Research carried out at Pennsylvania State University looked at reports published between 1996 and 2011 to determine the role of partial sleep deprivation on weight management.
The study, published in the Journal of the Academy of Nutrition and Dietetics, pointed to figures that show over 35 per cent of US adults are obese and more than 28 per cent achieve less than six hours' sleep each night.
Scientists analysing the data spanning 15 years took into account energy intake, energy expenditure and measurements of the hormones ghrelin, leptin, insulin, glucose and cortisol to draw up their conclusions.
Reduced insulin sensitivity was identified among those who were partially sleep deprived, as well as increases in ghrelin and declines in leptin, which influenced participants' energy intake.
Dr Sharon Nickols-Richardson, lead investigator of the study, said: "Changes in these hormones coinciding with an energy-reduced diet paired with changes in response to partial sleep deprivation may be expected to increase ghrelin and decrease leptin concentrations even further to promote hunger."

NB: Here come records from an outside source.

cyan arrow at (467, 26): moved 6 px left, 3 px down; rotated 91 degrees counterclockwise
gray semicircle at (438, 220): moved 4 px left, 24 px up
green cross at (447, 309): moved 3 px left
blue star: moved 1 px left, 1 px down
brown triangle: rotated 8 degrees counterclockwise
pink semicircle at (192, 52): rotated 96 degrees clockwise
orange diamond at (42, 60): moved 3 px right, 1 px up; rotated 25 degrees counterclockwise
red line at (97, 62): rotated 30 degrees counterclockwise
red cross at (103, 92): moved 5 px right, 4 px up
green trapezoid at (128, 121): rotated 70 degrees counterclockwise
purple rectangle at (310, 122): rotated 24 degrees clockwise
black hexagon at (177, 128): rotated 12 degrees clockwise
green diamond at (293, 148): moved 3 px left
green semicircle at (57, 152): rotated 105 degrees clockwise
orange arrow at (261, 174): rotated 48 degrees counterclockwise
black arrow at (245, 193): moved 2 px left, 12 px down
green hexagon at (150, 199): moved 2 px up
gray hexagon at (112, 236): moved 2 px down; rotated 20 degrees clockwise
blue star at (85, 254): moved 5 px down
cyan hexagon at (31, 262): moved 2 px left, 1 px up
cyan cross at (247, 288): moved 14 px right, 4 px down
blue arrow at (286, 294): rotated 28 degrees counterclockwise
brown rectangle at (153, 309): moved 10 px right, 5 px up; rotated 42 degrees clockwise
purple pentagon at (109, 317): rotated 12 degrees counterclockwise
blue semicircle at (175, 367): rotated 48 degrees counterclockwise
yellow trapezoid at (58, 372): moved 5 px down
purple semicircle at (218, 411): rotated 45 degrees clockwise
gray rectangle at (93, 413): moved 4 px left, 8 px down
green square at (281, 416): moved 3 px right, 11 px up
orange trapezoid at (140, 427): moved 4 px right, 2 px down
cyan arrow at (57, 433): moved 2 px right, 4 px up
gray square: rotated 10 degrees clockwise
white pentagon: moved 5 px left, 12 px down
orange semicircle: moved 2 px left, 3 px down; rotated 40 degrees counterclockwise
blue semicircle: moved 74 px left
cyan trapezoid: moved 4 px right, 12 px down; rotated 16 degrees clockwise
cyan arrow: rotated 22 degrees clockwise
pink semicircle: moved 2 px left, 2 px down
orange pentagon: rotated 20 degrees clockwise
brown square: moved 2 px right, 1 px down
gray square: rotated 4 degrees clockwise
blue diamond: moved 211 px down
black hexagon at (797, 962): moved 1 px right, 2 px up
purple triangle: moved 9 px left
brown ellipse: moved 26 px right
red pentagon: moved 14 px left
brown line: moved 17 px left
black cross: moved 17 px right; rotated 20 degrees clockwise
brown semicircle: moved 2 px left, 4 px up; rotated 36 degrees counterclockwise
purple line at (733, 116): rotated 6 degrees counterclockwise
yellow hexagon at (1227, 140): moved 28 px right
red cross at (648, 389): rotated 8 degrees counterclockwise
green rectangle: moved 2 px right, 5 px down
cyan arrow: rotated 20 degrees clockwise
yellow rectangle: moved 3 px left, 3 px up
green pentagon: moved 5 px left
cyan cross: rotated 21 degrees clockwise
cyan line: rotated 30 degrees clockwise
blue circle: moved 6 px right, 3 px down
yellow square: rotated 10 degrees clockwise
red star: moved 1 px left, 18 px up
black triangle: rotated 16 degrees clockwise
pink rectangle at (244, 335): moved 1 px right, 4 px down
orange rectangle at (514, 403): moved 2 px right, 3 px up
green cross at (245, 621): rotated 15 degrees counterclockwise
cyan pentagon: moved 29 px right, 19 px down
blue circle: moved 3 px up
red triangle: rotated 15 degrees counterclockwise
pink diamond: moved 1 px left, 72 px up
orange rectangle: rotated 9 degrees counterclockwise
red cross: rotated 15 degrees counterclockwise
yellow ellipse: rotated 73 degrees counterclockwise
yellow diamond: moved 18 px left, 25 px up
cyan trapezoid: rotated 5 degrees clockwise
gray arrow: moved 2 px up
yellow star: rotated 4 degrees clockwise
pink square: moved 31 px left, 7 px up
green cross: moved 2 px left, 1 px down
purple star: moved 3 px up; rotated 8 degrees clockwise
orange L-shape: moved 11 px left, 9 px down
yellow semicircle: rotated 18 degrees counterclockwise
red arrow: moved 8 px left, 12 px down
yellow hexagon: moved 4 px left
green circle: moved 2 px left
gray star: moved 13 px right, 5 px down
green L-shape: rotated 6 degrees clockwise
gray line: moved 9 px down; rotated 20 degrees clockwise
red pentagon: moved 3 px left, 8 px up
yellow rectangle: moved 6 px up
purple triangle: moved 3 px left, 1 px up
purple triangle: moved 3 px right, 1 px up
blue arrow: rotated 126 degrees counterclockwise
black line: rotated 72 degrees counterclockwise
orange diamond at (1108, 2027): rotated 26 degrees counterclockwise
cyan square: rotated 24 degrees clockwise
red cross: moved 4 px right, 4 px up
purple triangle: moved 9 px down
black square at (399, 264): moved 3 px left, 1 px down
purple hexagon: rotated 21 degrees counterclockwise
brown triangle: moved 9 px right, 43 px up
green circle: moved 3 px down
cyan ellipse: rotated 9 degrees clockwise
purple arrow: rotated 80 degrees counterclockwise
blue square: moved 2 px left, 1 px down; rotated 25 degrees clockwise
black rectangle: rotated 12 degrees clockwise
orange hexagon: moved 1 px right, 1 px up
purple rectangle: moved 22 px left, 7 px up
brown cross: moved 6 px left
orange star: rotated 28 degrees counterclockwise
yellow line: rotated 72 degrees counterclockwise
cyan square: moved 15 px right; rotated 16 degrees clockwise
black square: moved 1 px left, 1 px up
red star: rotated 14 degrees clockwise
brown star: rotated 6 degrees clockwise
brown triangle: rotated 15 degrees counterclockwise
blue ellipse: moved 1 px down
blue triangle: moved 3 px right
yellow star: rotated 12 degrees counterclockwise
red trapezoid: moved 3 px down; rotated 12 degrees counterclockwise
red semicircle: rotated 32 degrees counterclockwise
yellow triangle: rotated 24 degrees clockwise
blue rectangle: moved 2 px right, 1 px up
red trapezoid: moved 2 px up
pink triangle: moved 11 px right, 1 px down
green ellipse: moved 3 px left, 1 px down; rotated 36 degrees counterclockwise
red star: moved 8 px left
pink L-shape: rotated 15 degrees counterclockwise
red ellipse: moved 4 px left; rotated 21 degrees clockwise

This indicates that people who do not get enough sleep may feel hungrier than their well-slept counterparts, with the paper calling for further research to clarify the relationship between sleep deprivation and weight management.
Recent research highlighted by the NHS shows that 26 per cent of adults in England are obese, as well as one in seven children.
Furthermore, about one in five people have trouble sleeping, with conditions like insomnia, sleep apnoea, depression and illness all impacting on the nation's sleep pattern.
It is recommended that Britons get between six and eight hours of sleep per night, with those in their 70s and above likely to require less than six hours.